Since the current accumulation map is the ground segmentation result of the previous image and the current accumulation map is presented on a display screen of the image collection equipment, the ground segmentation result is located in the third camera coordinate system corresponding to the image collection equipment. Based on this, when determining the ground segmentation result of the image, the 3D rendering engine needs to convert the image into the 3D virtual scene corresponding to the 3D rendering engine.
In some embodiments, since the projection matrix used by the master camera is the projection matrix of the image collection equipment, when the map camera is moved to the position vertically aligned with the master camera in the step S41, a positional relationship between the map camera and the master camera can be established, where since the first camera coordinate system corresponding to the master camera is synchronized with the third camera coordinate system of the image collection equipment, a corresponding relationship between the map camera and the image collection equipment can be established. In this way, according to the corresponding relationship between the map camera and the image collection equipment and the projection matrix of the master camera, the first top view map of the current accumulation map in the second camera coordinate system corresponding to the map camera is determined through coordinate conversion.
In some embodiments, the length-to-width ratio of the first top view map is 1:1. The first top view map can be used to represent the span of the first top view map on the X axis and the Z axis in the second camera coordinate system corresponding to the map camera. i.e.: (x1_min, x1_max, z1_min, z1_max), that is, the area covered on the horizontal plane when the current accumulation map is projected onto the horizontal plane of the second camera coordinate system corresponding to the map camera.
In step S43: a second top view map of the initial segmentation result is obtained by rendering the first plane model based on the initial segmentation result and the first top view map.
In some embodiments, since the initial segmentation result is obtained by performing target ground segmentation on the image by using the preset ground segmentation algorithm, the initial segmentation result is also located in the third camera coordinate system corresponding to the image collection equipment. Based on this, when determining the ground segmentation result of the image, the 3D rendering engine also needs to convert the image into the 3D virtual scene corresponding to the 3D rendering engine.
In this way, after the first top view map is obtained, the first plane model can be rendered based on the initial segmentation result and the first top view map to obtain the second top view map of the initial segmentation result in the second camera coordinate system.
In some embodiment, based on the initial segmentation result obtained in the step S22 and the first top view map, according to the corresponding relationship between the master camera and the image collection equipment obtained by position movement in the step S41 and the projection matrix of the master camera, the second top view map of the initial segmentation result in the second camera coordinate system corresponding to the map camera is obtained through coordinate conversion.

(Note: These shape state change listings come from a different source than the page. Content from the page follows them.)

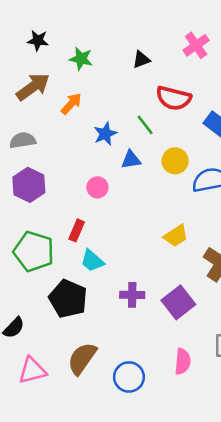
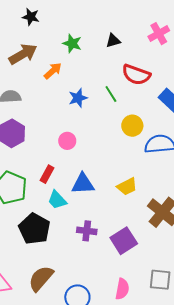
green star: (81, 59) -> (72, 43), moved
blue triangle: (131, 160) -> (83, 184), moved, size x1.4

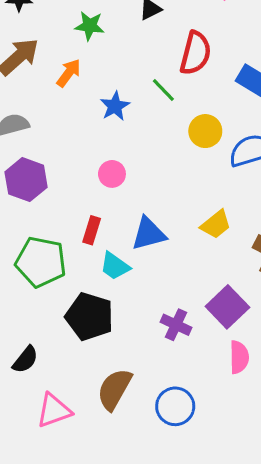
red semicircle: (136, 75) -> (195, 53), turned -84
purple cross: (87, 231) -> (176, 325), moved, turned 30
pink semicircle: (122, 289) -> (239, 357), moved

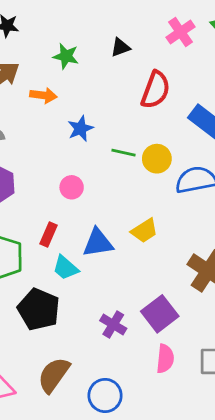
orange arrow: (69, 73) -> (43, 95), turned 55
green line: (163, 90) -> (124, 153), moved, turned -40
yellow trapezoid: (216, 224) -> (144, 231), moved

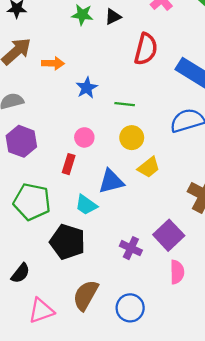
green star: (66, 56) -> (82, 15), moved
yellow circle: (157, 159) -> (132, 138), moved
red rectangle: (49, 234) -> (69, 164), moved

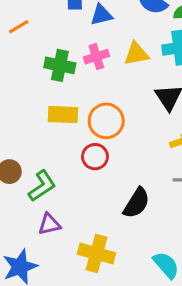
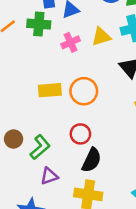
green cross: (60, 65) -> (39, 24), moved
red circle: (95, 157) -> (80, 134), moved
black semicircle: (136, 203) -> (92, 160), moved

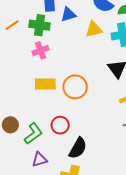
yellow triangle: (101, 37) -> (94, 29), moved
pink cross: (71, 42) -> (41, 50), moved
red circle: (80, 134) -> (60, 125), moved

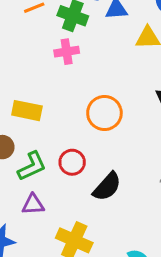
yellow rectangle: (45, 84) -> (27, 111), moved
black semicircle: (78, 148) -> (107, 187), moved

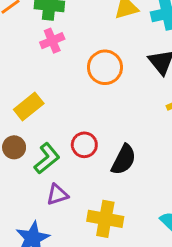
yellow rectangle: (27, 111) -> (29, 107), turned -36
orange circle: (104, 113) -> (105, 67), moved

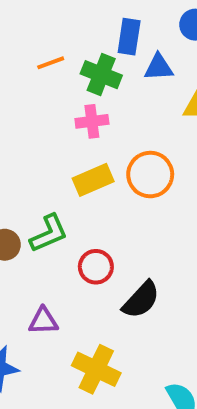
yellow rectangle: (29, 107) -> (93, 180), moved
green L-shape: (47, 158) -> (49, 233), moved

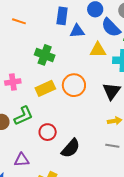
orange line: (51, 63) -> (19, 21), moved, turned 40
green cross: (101, 75) -> (45, 55), moved
pink cross: (92, 121) -> (13, 82), moved

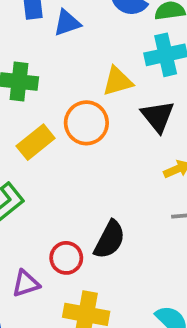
yellow triangle: (98, 50) -> (118, 81), moved
red circle: (48, 132) -> (66, 258), moved

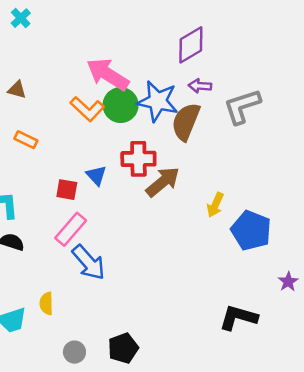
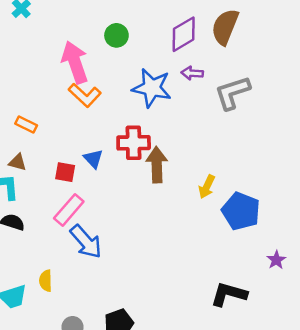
pink arrow: (108, 74) -> (75, 62), moved, turned 39
brown triangle: (17, 90) -> (18, 162), moved
green circle: (121, 105) -> (116, 35), moved, size x0.7
brown semicircle: (186, 122) -> (225, 27), moved
brown arrow: (163, 182) -> (157, 165), turned -52

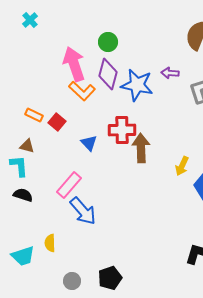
purple diamond: (184, 34) -> (108, 74), moved, turned -44
red square: (65, 172) -> (57, 122), moved, turned 30

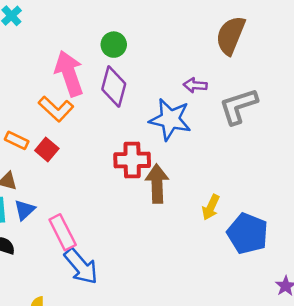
blue star: (137, 85) -> (170, 119), moved
orange L-shape: (82, 91) -> (56, 109), moved
blue triangle: (89, 143) -> (25, 210), moved, turned 30
pink rectangle: (69, 185) -> (63, 232), turned -68

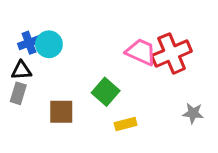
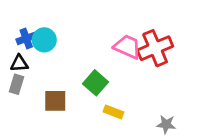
gray star: (193, 113) -> (166, 124), moved
yellow rectangle: (126, 124) -> (113, 112), turned 36

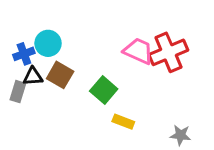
blue cross: (26, 38) -> (24, 54), moved
black triangle: (19, 63) -> (33, 76), moved
brown square: (55, 101) -> (60, 75), moved, turned 30

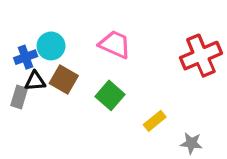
pink trapezoid: (138, 51) -> (115, 44), moved
red cross: (168, 52) -> (201, 56), moved
yellow rectangle: (123, 122) -> (155, 121), moved, turned -60

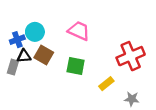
red cross: (201, 56) -> (131, 56), moved
green square: (110, 95) -> (76, 66), turned -30

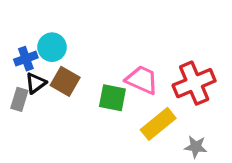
pink trapezoid: (79, 31) -> (142, 80), moved
black triangle: (24, 56) -> (36, 83), turned -32
yellow rectangle: (106, 84) -> (158, 124), size x1.5

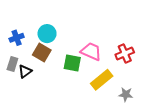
cyan circle: (52, 47) -> (47, 34), moved
black triangle: (36, 83) -> (25, 71), moved
red cross: (194, 83) -> (125, 54), size x0.7

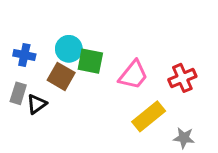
blue cross: (17, 38) -> (24, 55), turned 32
pink trapezoid: (91, 51) -> (133, 75), turned 105
green square: (72, 63) -> (90, 61), moved

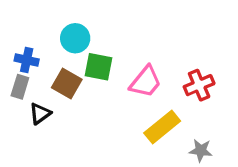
cyan circle: (69, 49) -> (75, 38), moved
gray rectangle: (18, 93) -> (20, 87), moved

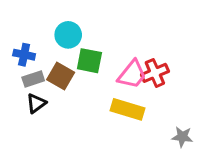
red cross: (199, 85) -> (155, 73), moved
gray rectangle: (20, 87) -> (33, 79), moved, turned 55
yellow rectangle: (162, 127) -> (128, 109), moved, turned 56

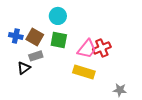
cyan circle: (68, 35) -> (58, 16), moved
brown square: (61, 76) -> (35, 37), moved
gray rectangle: (33, 79) -> (36, 56), moved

Similar to the first top view map, the length-to-width ratio of the second top view map is 1:1, and the second top view map represents the span of the second top view map on the X axis and the Z axis in the second camera coordinate system corresponding to the map camera. i.e.: (x2_min, x2_max, z2_min, z2_max), that is, the area covered on the horizontal plane when the image corresponding to the initial segmentation result is projected onto the horizontal plane of the second camera coordinate system corresponding to the map camera.
In some embodiments, the step S43 may be implemented by the 3D rendering engine executing a preset ground projection accumulation program (map_projection). The input of the ground projection accumulation program is: the above initial segmentation result, the first top view map and the projection matrix of the master camera, and the output is: the above second top view map.
In some embodiment, the ground projection accumulation program is configured to project the initial segmentation result located in the third camera coordinate system corresponding to the image collection equipment onto the horizontal plane in the world coordinate system, that is, onto the XZ plane of the world coordinate system, as shown in FIG. 5. Wherein the screen space ground segmentation result in FIG. 5 is: the initial segmentation result located in the third camera coordinate system.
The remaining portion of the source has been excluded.